>>>

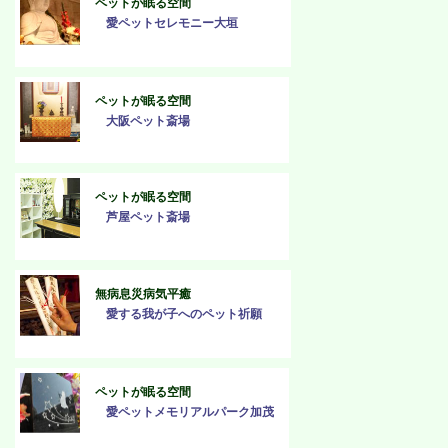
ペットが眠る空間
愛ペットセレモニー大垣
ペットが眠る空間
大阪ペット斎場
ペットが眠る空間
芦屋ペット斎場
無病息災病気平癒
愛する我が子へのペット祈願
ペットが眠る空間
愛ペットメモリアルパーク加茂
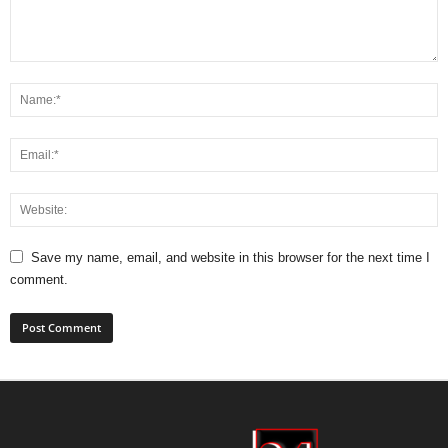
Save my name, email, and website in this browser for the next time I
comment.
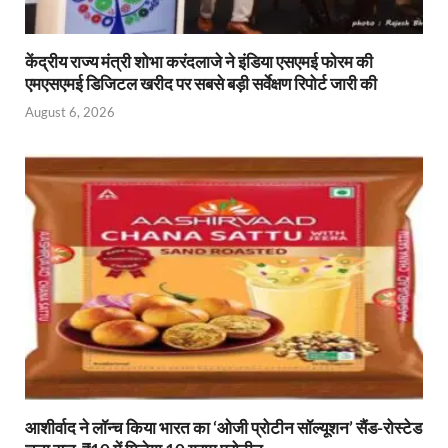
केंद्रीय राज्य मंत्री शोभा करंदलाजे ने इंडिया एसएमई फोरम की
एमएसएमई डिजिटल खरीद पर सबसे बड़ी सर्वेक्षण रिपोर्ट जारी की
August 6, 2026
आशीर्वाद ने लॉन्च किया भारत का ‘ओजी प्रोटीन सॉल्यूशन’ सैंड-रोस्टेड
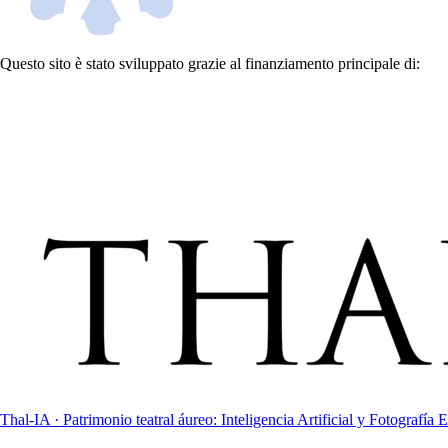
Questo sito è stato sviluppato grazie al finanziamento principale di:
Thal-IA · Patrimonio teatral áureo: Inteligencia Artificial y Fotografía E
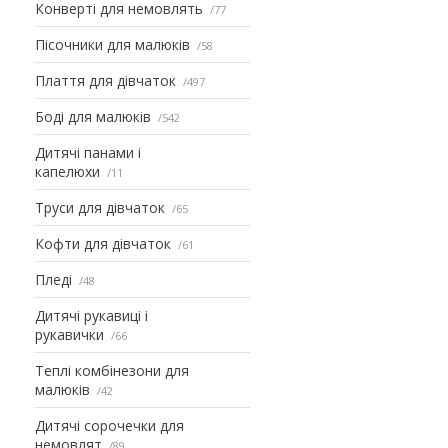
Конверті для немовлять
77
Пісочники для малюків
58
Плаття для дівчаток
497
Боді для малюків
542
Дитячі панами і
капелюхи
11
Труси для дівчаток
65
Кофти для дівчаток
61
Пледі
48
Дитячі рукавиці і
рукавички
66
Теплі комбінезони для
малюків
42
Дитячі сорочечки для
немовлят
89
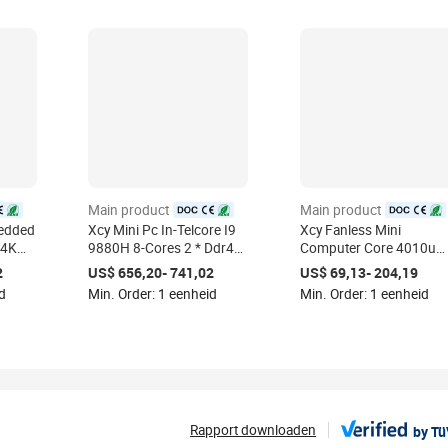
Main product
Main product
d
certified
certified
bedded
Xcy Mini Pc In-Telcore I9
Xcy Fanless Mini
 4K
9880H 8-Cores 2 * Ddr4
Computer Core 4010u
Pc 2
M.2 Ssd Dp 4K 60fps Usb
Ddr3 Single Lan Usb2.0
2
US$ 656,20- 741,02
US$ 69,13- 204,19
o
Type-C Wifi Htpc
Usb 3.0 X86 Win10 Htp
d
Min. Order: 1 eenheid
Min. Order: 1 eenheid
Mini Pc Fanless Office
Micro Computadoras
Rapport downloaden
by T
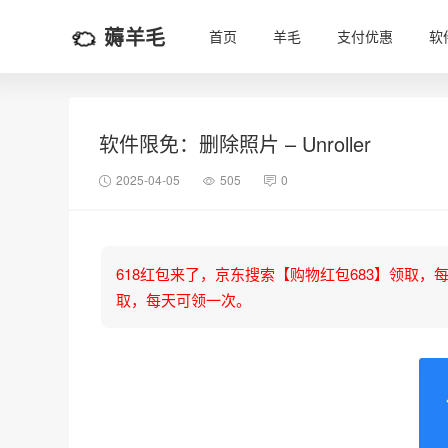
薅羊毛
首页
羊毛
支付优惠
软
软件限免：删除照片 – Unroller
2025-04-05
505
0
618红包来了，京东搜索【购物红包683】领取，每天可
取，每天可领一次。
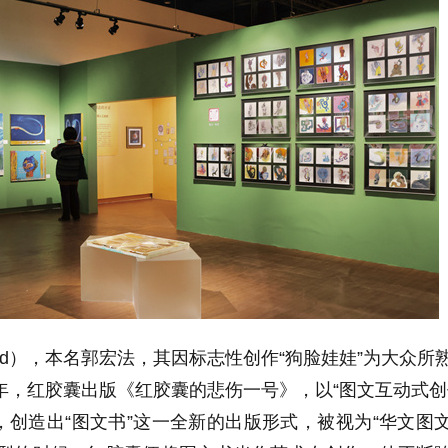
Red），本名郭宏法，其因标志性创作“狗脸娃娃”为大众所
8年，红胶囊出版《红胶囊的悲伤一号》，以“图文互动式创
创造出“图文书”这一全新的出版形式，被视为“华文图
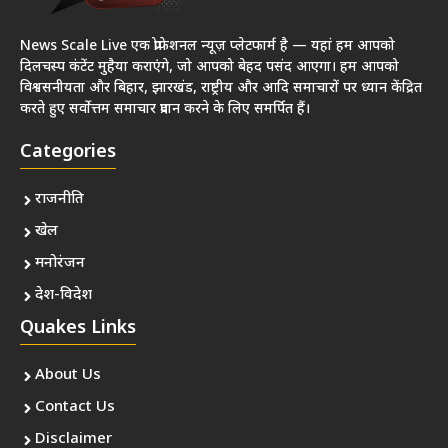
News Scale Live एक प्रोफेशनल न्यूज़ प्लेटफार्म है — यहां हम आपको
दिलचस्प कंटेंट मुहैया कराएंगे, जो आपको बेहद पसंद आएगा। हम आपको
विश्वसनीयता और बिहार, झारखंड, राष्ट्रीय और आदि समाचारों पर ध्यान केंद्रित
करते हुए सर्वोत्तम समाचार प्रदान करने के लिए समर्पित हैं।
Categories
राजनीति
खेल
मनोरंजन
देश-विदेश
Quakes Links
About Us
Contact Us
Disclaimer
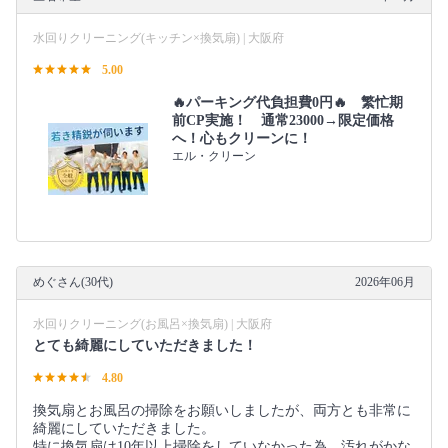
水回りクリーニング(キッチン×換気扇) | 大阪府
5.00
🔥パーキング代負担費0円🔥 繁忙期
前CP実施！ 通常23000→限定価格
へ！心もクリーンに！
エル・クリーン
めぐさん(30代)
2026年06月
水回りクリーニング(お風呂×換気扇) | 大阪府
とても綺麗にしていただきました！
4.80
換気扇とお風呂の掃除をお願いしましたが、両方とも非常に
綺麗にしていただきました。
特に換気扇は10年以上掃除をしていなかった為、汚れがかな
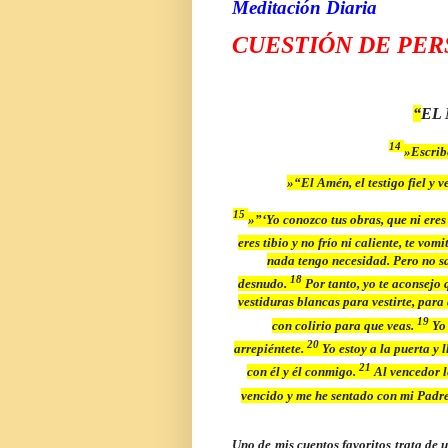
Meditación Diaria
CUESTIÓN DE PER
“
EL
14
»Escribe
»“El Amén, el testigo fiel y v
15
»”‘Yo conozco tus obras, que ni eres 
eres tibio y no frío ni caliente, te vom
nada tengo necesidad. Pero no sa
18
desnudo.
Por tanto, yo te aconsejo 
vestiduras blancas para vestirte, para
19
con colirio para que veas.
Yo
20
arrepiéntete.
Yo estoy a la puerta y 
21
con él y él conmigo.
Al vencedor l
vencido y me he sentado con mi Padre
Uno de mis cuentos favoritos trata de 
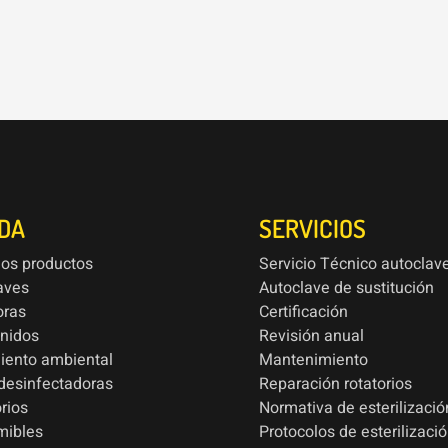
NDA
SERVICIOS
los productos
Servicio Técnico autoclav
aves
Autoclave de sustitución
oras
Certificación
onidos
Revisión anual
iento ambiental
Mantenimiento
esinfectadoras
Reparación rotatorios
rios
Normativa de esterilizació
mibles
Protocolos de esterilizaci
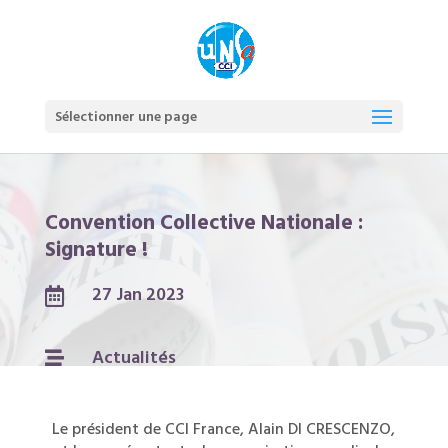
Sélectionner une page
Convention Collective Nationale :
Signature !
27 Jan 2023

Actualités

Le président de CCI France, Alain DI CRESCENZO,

<<<

In the material above, show every line where the word "eres" turns up.

»”‘Yo conozco tus obras, que ni eres 
eres tibio y no frío ni caliente, te vom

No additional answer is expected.